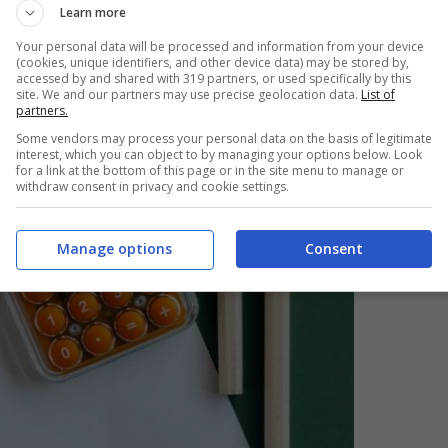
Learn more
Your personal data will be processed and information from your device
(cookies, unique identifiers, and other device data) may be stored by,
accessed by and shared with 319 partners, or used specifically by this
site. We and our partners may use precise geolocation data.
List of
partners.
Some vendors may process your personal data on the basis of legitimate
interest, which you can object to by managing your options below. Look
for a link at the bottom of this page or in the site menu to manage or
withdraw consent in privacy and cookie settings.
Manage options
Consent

━━━━━━

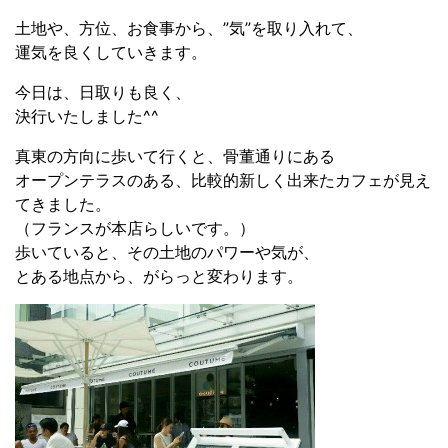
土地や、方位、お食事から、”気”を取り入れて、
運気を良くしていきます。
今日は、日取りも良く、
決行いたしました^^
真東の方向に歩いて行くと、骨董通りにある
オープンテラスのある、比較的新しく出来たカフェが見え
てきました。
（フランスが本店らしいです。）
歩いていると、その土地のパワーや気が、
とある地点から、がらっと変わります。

━━━━━━

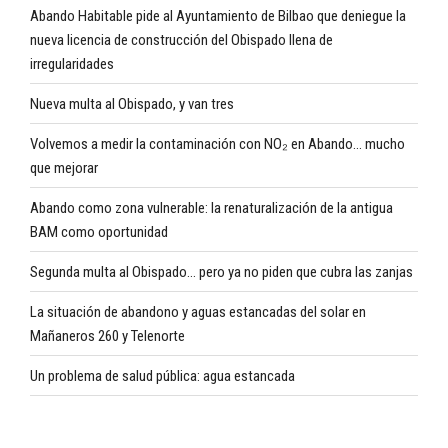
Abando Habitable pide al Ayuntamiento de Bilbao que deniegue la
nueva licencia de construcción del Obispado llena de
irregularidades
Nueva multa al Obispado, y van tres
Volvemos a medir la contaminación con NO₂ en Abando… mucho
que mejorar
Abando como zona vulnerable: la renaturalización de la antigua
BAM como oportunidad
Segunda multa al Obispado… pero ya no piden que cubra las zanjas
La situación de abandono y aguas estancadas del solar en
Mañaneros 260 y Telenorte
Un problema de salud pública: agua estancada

━━━━━━

Assigned task → Each line containing "como" belongs in the answer; pick these out of the material and copy them.

Solution to this exercise →
Abando como zona vulnerable: la renaturalización de la antigua
BAM como oportunidad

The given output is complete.